Biography examines political motivations of Montaigne

Prof. Philippe Desan has spent most of his academic career studying the life and work of French Renaissance writer Michel de Montaigne. When he set out to write his definitive biography, Montaigne: A Life, Desan intended to complete the image of Montaigne as a great philosopher, but also a shrewd politician.
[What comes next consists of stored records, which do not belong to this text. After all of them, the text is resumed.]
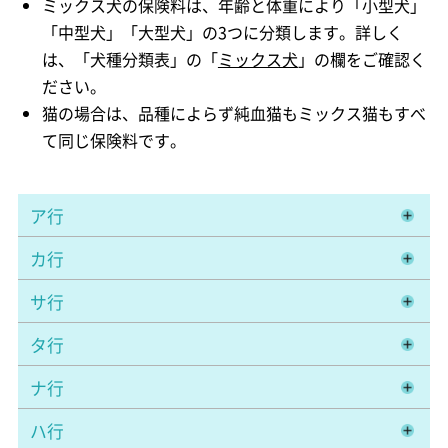
ミックス犬の保険料は、年齢と体重により「小型犬」
「中型犬」「大型犬」の3つに分類します。詳しく
は、「犬種分類表」の「
ミックス犬
」の欄をご確認く
ださい。
猫の場合は、品種によらず純血猫もミックス猫もすべ
て同じ保険料です。
ア行
カ行
サ行
タ行
ナ行
ハ行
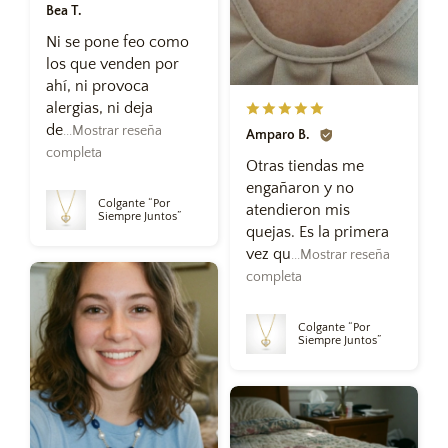
Bea T.
Ni se pone feo como
los que venden por
ahí, ni provoca
alergias, ni deja
de
...Mostrar reseña
Amparo B.
completa
Otras tiendas me
engañaron y no
Colgante “Por
atendieron mis
Siempre Juntos”
quejas. Es la primera
vez qu
...Mostrar reseña
completa
Colgante “Por
Siempre Juntos”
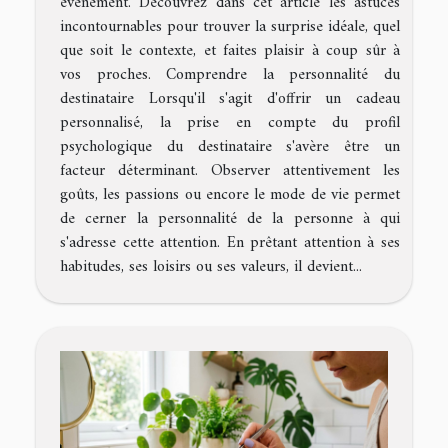
événement. Découvrez dans cet article les astuces
incontournables pour trouver la surprise idéale, quel
que soit le contexte, et faites plaisir à coup sûr à
vos proches. Comprendre la personnalité du
destinataire Lorsqu'il s'agit d'offrir un cadeau
personnalisé, la prise en compte du profil
psychologique du destinataire s'avère être un
facteur déterminant. Observer attentivement les
goûts, les passions ou encore le mode de vie permet
de cerner la personnalité de la personne à qui
s'adresse cette attention. En prêtant attention à ses
habitudes, ses loisirs ou ses valeurs, il devient...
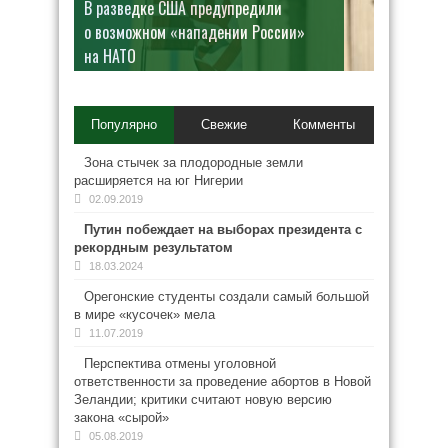
В разведке США предупредили
о возможном «нападении России»
на НАТО
Популярно
Свежие
Комменты
Зона стычек за плодородные земли
расширяется на юг Нигерии
02.09.2019
Путин побеждает на выборах президента с
рекордным результатом
18.03.2024
Орегонские студенты создали самый большой
в мире «кусочек» мела
11.07.2019
Перспектива отмены уголовной
ответственности за проведение абортов в Новой
Зеландии; критики считают новую версию
закона «сырой»
05.08.2019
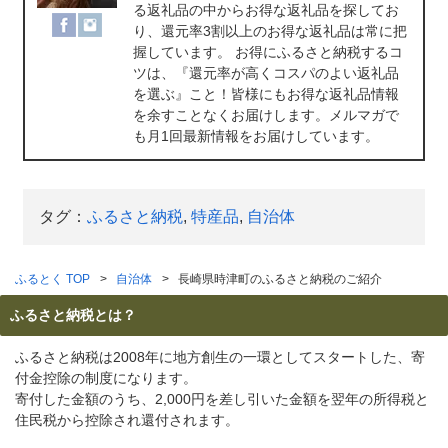
る返礼品の中からお得な返礼品を探してお
り、還元率3割以上のお得な返礼品は常に把
握しています。 お得にふるさと納税するコ
ツは、『還元率が高くコスパのよい返礼品
を選ぶ』こと！皆様にもお得な返礼品情報
を余すことなくお届けします。メルマガで
も月1回最新情報をお届けしています。
タグ：
ふるさと納税
,
特産品
,
自治体
ふるとく TOP
自治体
長崎県時津町のふるさと納税のご紹介
ふるさと納税とは？
ふるさと納税は2008年に地方創生の一環としてスタートした、寄
付金控除の制度になります。
寄付した金額のうち、2,000円を差し引いた金額を翌年の所得税と
住民税から控除され還付されます。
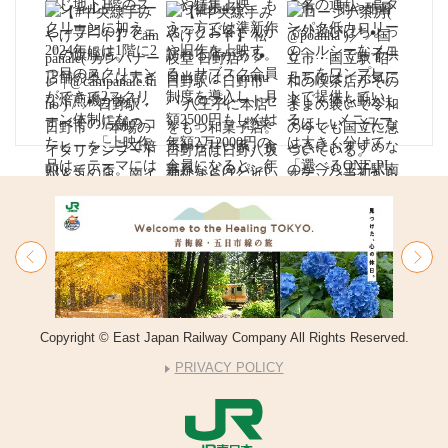
Copyright © East Japan Railway Company All Rights Reserved.
PRIVACY POLICY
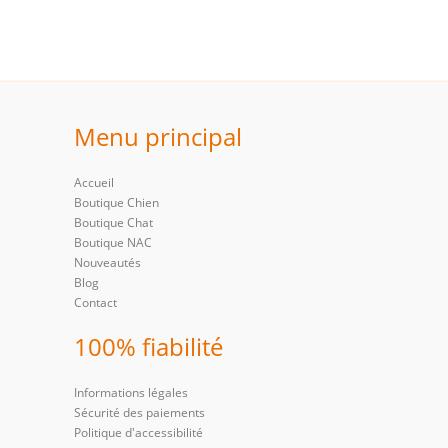
Menu principal
Accueil
Boutique Chien
Boutique Chat
Boutique NAC
Nouveautés
Blog
Contact
100% fiabilité
Informations légales
Sécurité des paiements
Politique d'accessibilité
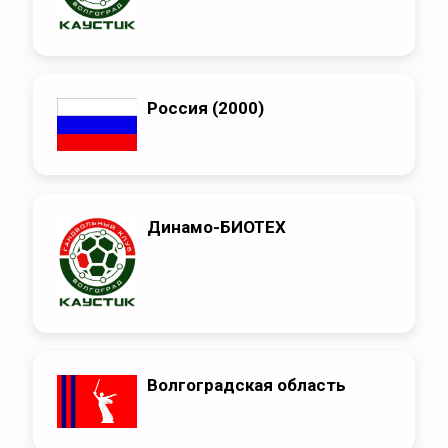
Россия (2000)
Динамо-БИОТЕХ
Волгоградская область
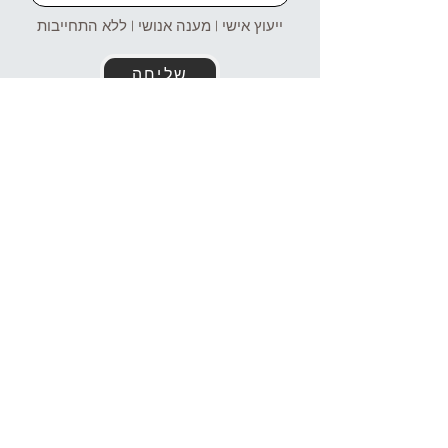
ייעוץ אישי | מענה אנושי | ללא התחייבות
שליחה
זמינים עבורכם גם בוואטסאפ!
054-4969106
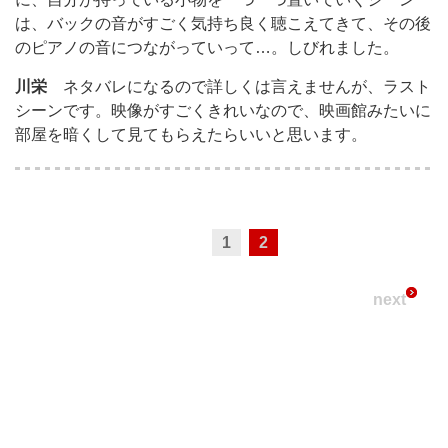
は、バックの音がすごく気持ち良く聴こえてきて、その後
のピアノの音につながっていって…。しびれました。
川栄
ネタバレになるので詳しくは言えませんが、ラスト
シーンです。映像がすごくきれいなので、映画館みたいに
部屋を暗くして見てもらえたらいいと思います。
1
2
next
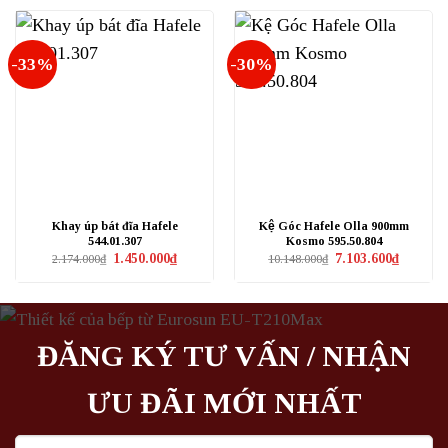
2.360.000₫.
là:
1.661.000₫.
là:
1.570.000₫.
1.250.000₫
-33%
-30%
Khay úp bát đĩa Hafele
Kệ Góc Hafele Olla 900mm
544.01.307
Kosmo 595.50.804
Giá
Giá
Giá
Giá
1.450.000
₫
7.103.600
₫
2.174.000
₫
10.148.000
₫
gốc
hiện
gốc
hiện
là:
tại
là:
tại
2.174.000₫.
là:
10.148.000₫.
là:
1.450.000₫.
7.103.600
ĐĂNG KÝ TƯ VẤN / NHẬN
ƯU ĐÃI MỚI NHẤT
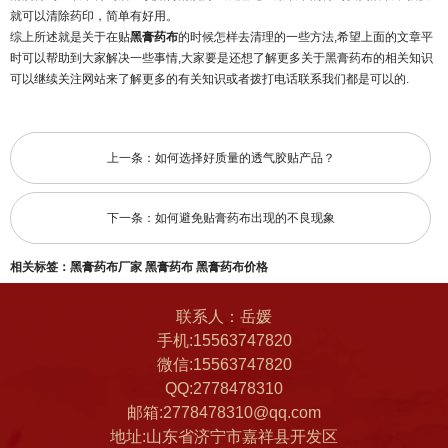
就可以清除药印，简单有好用。
综上所述就是关于在贴
黑膏药布
的时候怎样去清理的一些方法,希望上面的文章平
时可以帮助到大家解决一些事情,大家要是还想了解更多关于黑膏药布的相关知识
可以继续关注网站来了解更多的有关知识或者拨打电话联系我们都是可以的.
上一条：
如何选择好质量的透气胶贴产品？
下一条：
如何避免贴膏药布出现的不良现象
相关标签：
黑膏药布厂家
黑膏药布
黑膏药布价格
联系人：岳媛
手机:15563747820
微信:15563747820
QQ:2778478310
邮箱:2778478310@qq.com
地址:山东省济宁市嘉祥县开发区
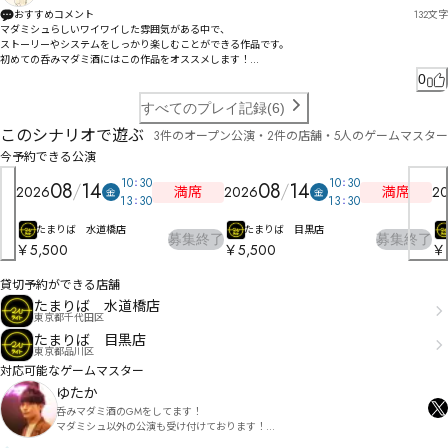
枲怿ㄢ唲伔・ㅷㅝ㆚ㄢ錿ㄉ香ㅒㄧㄅㄥㄤㅇㄨㄥㆀ㇄ㆍㄹㄞㄺㅋㅌㄶ哜懠ピ頼ㆌㆸ㇉ㅆㄚㄦㅣㅜマㅇㅌㅆ
おすすめコメント
132
文字
ㅟㅴㅌㅊīĴ￧

マダミシュらしいワイワイした雰囲気がある中で、

ĭĭㅙ矣弙ㅔㅅㅎヲ

ストーリーやシステムをしっかり楽しむことができる作品です。

初めての呑みマダミ酒にはこの作品をオススメします！

柳悀ㅠㆫ㇠㇢ㇵ㇘㇮ㅧ冕ㅊㅁㅣㅠㅰㅏㅎㆇㅝ㆔ㅌㄋ
何回も来たことあるけどまだやってない！という方もぜひぜひです。

0
すじガキさんの伝説はここから始まった＿＿
すべてのプレイ記録(6)
このシナリオで遊ぶ
3件のオープン公演・2件の店舗・5人のゲームマスター
今予約できる公演
10
30
10
30
08
14
08
14
満席
満席
2026
2026
2
金
金
13
30
13
30
たまりば 水道橋店
たまりば 目黒店
募集終了
募集終了
￥5,500
￥5,500
￥
貸切予約ができる店舗
たまりば 水道橋店
東京都千代田区
たまりば 目黒店
東京都品川区
対応可能なゲームマスター
ゆたか
呑みマダミ酒のGMをしてます！

マダミシュ以外の公演も受け付けております！

声の大きさが自慢です！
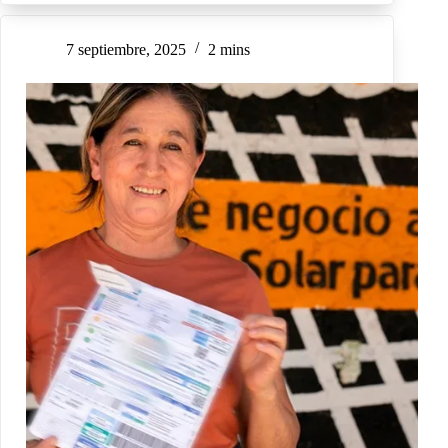
7 septiembre, 2025
2 mins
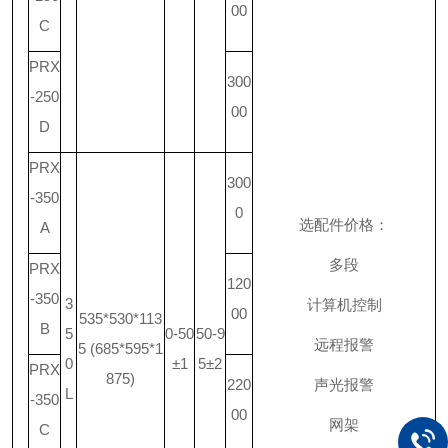
00
C
PRX
300
-250
00
D
PRX
300
-350
0
选配件价格：
A
多段
PRX
120
-350
3
计算机控制
00
535*530*113
B
5
0-50
50-9
远程报警
5 (685*595*1
0
±1
5±2
PRX
875)
220
声光报警
L
-350
00
网架
C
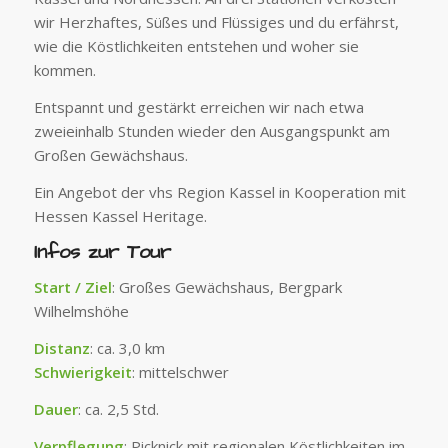
wir Herzhaftes, Süßes und Flüssiges und du erfährst,
wie die Köstlichkeiten entstehen und woher sie
kommen.
Entspannt und gestärkt erreichen wir nach etwa
zweieinhalb Stunden wieder den Ausgangspunkt am
Großen Gewächshaus.
Ein Angebot der vhs Region Kassel in Kooperation mit
Hessen Kassel Heritage.
Infos zur Tour
Start / Ziel
: Großes Gewächshaus, Bergpark
Wilhelmshöhe
Distanz
: ca. 3,0 km
Schwierigkeit
: mittelschwer
Dauer
: ca. 2,5 Std.
Verpflegung
: Picknick mit regionalen Köstlichkeiten im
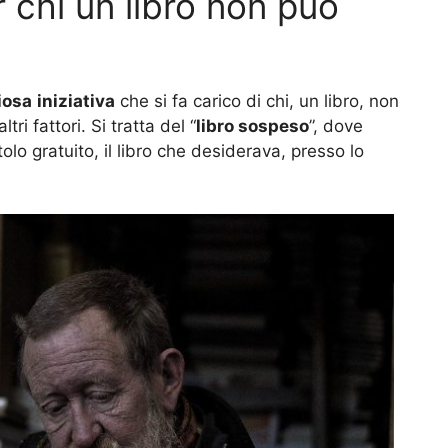
er chi un libro non può
iosa
iniziativa
che si fa carico di chi, un libro, non
ri fattori. Si tratta del “
libro sospeso
”, dove
itolo gratuito, il libro che desiderava, presso lo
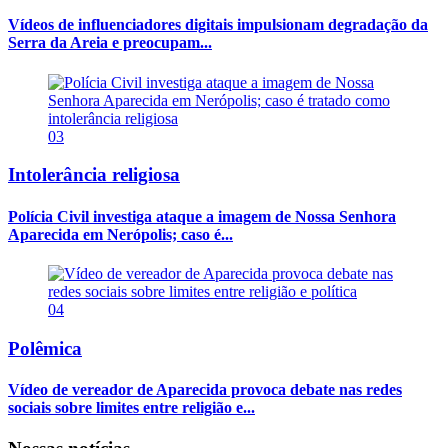
Vídeos de influenciadores digitais impulsionam degradação da
Serra da Areia e preocupam...
03
Intolerância religiosa
Polícia Civil investiga ataque a imagem de Nossa Senhora
Aparecida em Nerópolis; caso é...
04
Polêmica
Vídeo de vereador de Aparecida provoca debate nas redes
sociais sobre limites entre religião e...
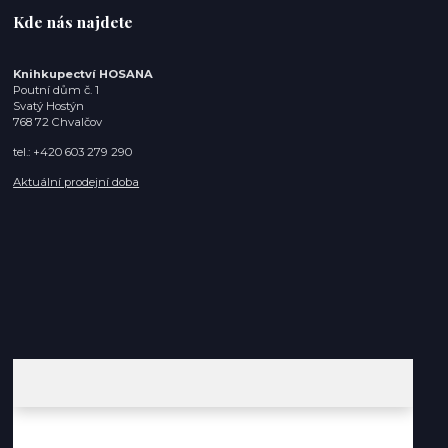
Kde nás najdete
Knihkupectví HOSANA
Poutní dům č. 1
Svatý Hostýn
768 72 Chvalčov
tel.: +420 603 279 290
Aktuální prodejní doba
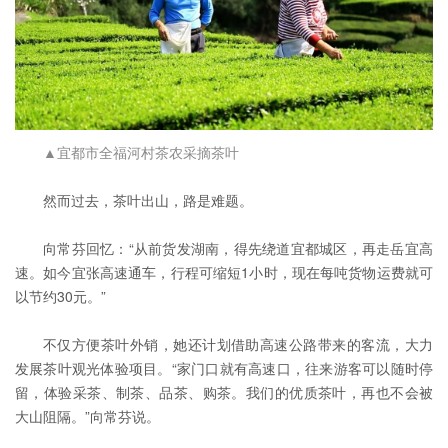
▲宜都市全福河村茶农采摘茶叶
然而过去，茶叶出山，路是难题。
向常芬回忆：“从前货发湖南，得先绕道宜都城区，再走岳宜高
速。如今
宜张高速
通车，行程可缩短1小时，现在每吨货物运费就可
以节约30元。”
不仅方便茶叶外销，她还计划借助高速公路带来的客流，大力
发展茶叶观光体验项目。“家门口就有高速口，往来游客可以随时停
留，体验采茶、制茶、品茶、购茶。我们的优质茶叶，再也不会被
大山阻隔。”向常芬说。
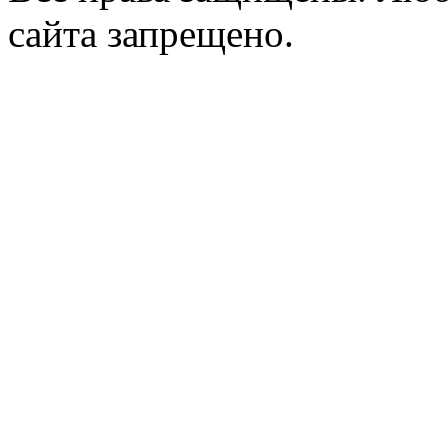
сайта запрещено.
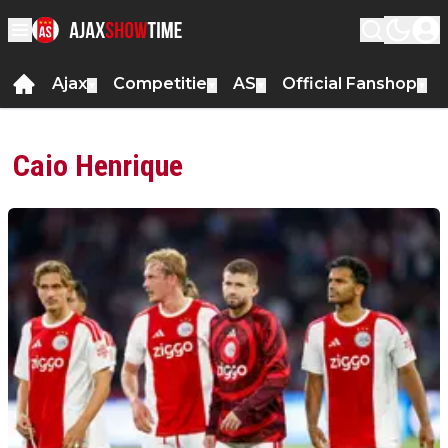
Ajax
Competitie
AS
Official Fanshop
▼
▼
▼
▼
Caio Henrique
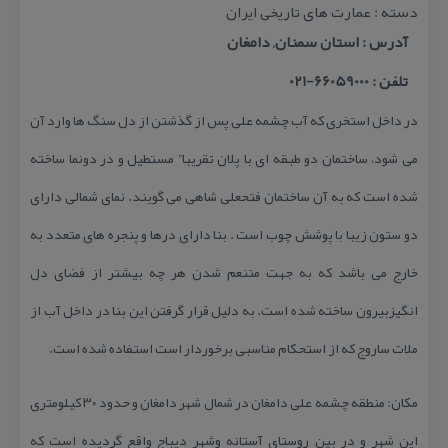
دسته : عمارت های تاریخی ایران
آدرس : استان سمنان, دامغان
تلفن : 66059000-021
در داخل استخری كه آب چشمه علی پس از گذشتن از دل سنگ ها وارد آن
می شود، ساختمان دو طبقه ای با پلان تقریبا” مستطیل و در دونما ساخته
شده است كه به آن ساختمان فتحعلی شاهی می گویند. نمای شمالی دارای
دو ستون زیبا با پوشش چوب است . بنا دارای درها و پنجره های متعدد به
خارج می باشد كه به جهت متنعم شدن هر چه بیشتر از فضای دل
انگیزبیرون ساخته شده است. به دلیل قرار گرفتن این بنا در داخل آب از
ملات ساروج كه از استحكام مناسبی برخوردار است استفاده شده است.
مكان: منطقه چشمه علی دامغان در شمال شهر دامغان و حدود ۳۰ كیلومتری
این شهر و در بین روستای آستانه وشهر دیباج واقع گردیده است كه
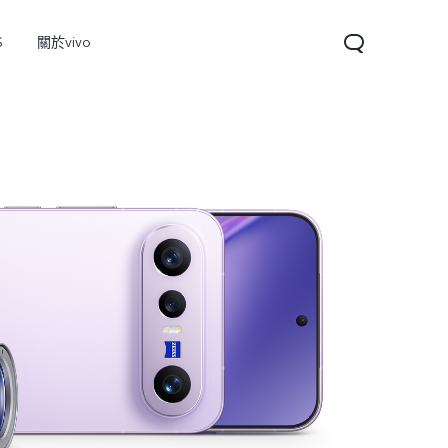
S
關於vivo
V60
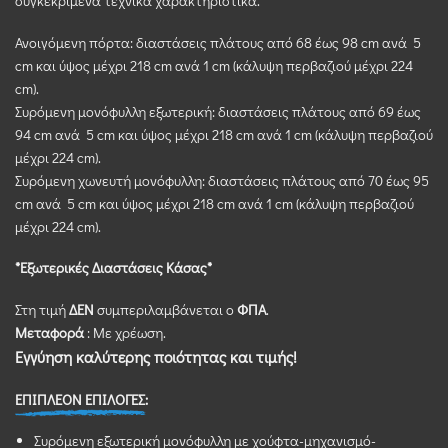
συγκεκριμένα τεχνικά χαρακτηριστικά.
Ανοιγόμενη πόρτα: διαστάσεις πλάτους από 68 έως 98 cm ανά 5
cm και ύψος μέχρι 218 cm ανά 1 cm (κάλυψη περβαζιού μέχρι 224
cm).
Συρόμενη μονόφυλλη εξωτερική: διαστάσεις πλάτους από 69 έως
94 cm ανά 5 cm και ύψος μέχρι 218 cm ανά 1 cm (κάλυψη περβαζιού
μέχρι 224 cm).
Συρόμενη χωνευτή μονόφυλλη: διαστάσεις πλάτους από 70 έως 95
cm ανά 5 cm και ύψος μέχρι 218 cm ανά 1 cm (κάλυψη περβαζιού
μέχρι 224 cm).
*Εξωτερικές Διαστάσεις Κάσας*
Στη τιμή
ΔΕΝ
συμπεριλαμβάνεται ο
ΦΠΑ
.
Μεταφορά
: Με χρέωση.
Εγγύηση καλύτερης ποιότητας και τιμής!
ΕΠΙΠΛΕΟΝ ΕΠΙΛΟΓΕΣ:
Συρόμενη εξωτερική μονόφυλλη με χούφτα-μηχανισμό-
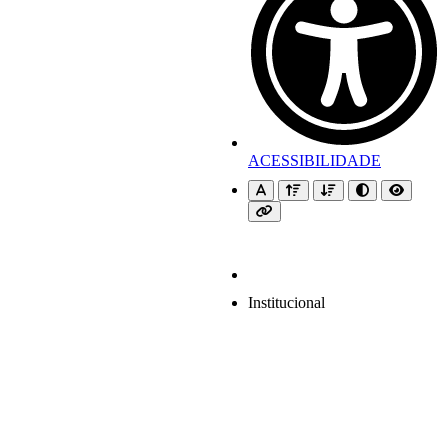
ACESSIBILIDADE
Institucional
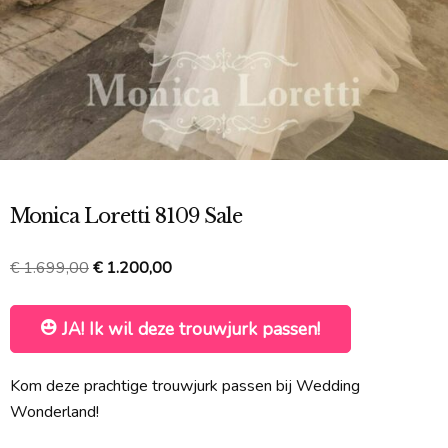
Monica Loretti 8109 Sale
Oorspronkelijke
Huidige
€
1.699,00
€
1.200,00
prijs
prijs
was:
is:
JA! Ik wil deze trouwjurk passen!
€ 1.699,00.
€ 1.200,00.
Kom deze prachtige trouwjurk passen bij Wedding
Wonderland!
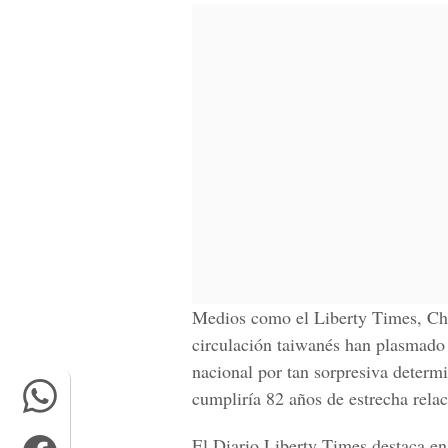
Medios como el Liberty Times, Chi
circulación taiwanés han plasmado 
nacional por tan sorpresiva determ
cumpliría 82 años de estrecha relac
El Diario Liberty Times destaca en 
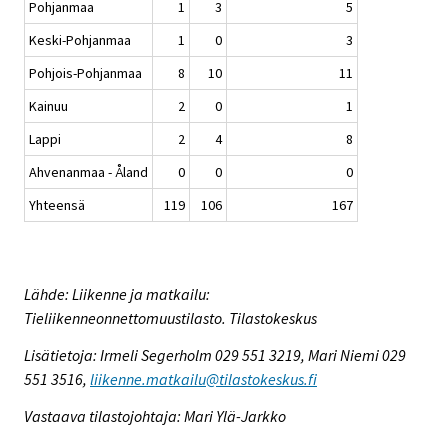
Pohjanmaa
1
3
5
Keski-Pohjanmaa
1
0
3
Pohjois-Pohjanmaa
8
10
11
Kainuu
2
0
1
Lappi
2
4
8
Ahvenanmaa - Åland
0
0
0
Yhteensä
119
106
167
Lähde: Liikenne ja matkailu:
Tieliikenneonnettomuustilasto. Tilastokeskus
Lisätietoja: Irmeli Segerholm 029 551 3219, Mari Niemi 029
551 3516,
liikenne.matkailu@tilastokeskus.fi
Vastaava tilastojohtaja: Mari Ylä-Jarkko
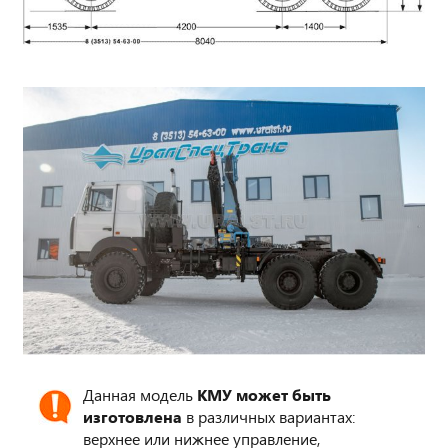
Данная модель
КМУ может быть
изготовлена
в различных вариантах:
верхнее или нижнее управление,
“The biography is really meant to balance our perception of Montaigne today,” said Desan, the Howard L. Willett Professor in Romance Languages and Literatures.

 

The English translation of Desan’s landmark 2014 French edition book was published in January by Princeton University Press. “Montaigne the author was created in the 19th century, but there was a much more political motivation for Montaigne to use his book to play the political cards he had in mind at the time,” Desan said.

 

That book was Montaigne’s Essays, a collection of writings first published in 1580 that reflected on a variety of topics including war, government and even cannibalism. Often regarded as one of the most important thinkers of his time, Montaigne fell out of style in the age of rationalism and reason in the 17th and 18th centuries. His popularity exploded in the 19th century as Romantic writers like Emerson and Nietzsche embraced the imagination of Montaigne’s writing and the image of the solitary philosopher, locked away in his tower.

 

That myth, however, eschewed a major aspect of his life, Desan said.

 

“Montaigne was the mayor of Bordeaux for four years, which is the fifth-largest city in France in the 16th century,” Desan said. “It’s a big deal, and people have historically underplayed that in order to see him as the first intellectual removed from the world contemplating the human condition.”

 

Desan said that Montaigne purposefully cultivated that image late in his life—built on the ruins of his political ambitions, and embraced by thinkers who chose to ignore the earlier aspects of his life.

 

“The biography is really meant to balance our perception of Montaigne today.”Prof. Philippe Desan

 

Shortly after the first edition of Essays was published, Montaigne retreated to Rome, which most scholars have attributed to the need for a vacation. But Desan discovered during archival research in Bordeaux, Périgueux, Paris and Rome that Montaigne’s trip had real political motivations.

 

“This is a totally absurd conception,” Desan said about the idea that Montaigne was tired and needed a break. “I found documents that he went to Paris to give his book to the king, and he begged the king to give him a position in Rome. He went to Rome waiting to be named ambassador. That fell through, and Montaigne was recalled to Bordeaux to become the mayor, which was a consolation prize.”

 

In 2015, l’Académie Française honored Desan for his scholarship on Montaigne. Reviews for his new book have appeared in The New Yorker and The Wall Street Journal, and the book topped Amazon‘s bestseller list for French literature. While some have been critical of what is perceived as Desan’s “effort at disenchantment,” which Desan said misses the point of the biography.

 

“I like Montaigne a lot, I’m not bashing on Montaigne,” Desan said. “I tried to show the evolution of Montaigne.”

 

Montaigne scholars have praised Desan’s biography for illuminating the complete picture of the writer. “Philippe Desan’s biography offers a refreshing corrective to those…that have underplayed [Montaigne’s] political activities and aspirations,” said Richard Scholar, professor of medieval and modern languages at the University of Oxford.

 

Desan’s next project will pick up where this book ends and will look more closely at the myth created in the 19th century of Montaigne the isolated author. As for today’s world, Desan thinks he knows what Montaigne the politician would recommend.

 

“Skepticism about everything,” Desan said. “Certainly he doesn’t make the mistake of having only one point of view for everything. He’s always trying to go to the other side and see himself from the other’s eyes. I think this is the great lesson of Montaigne that might be helpful today.”

 

Desan will discuss Montaigne: A Life at an April 5 event at the Seminary Co-op bookstore.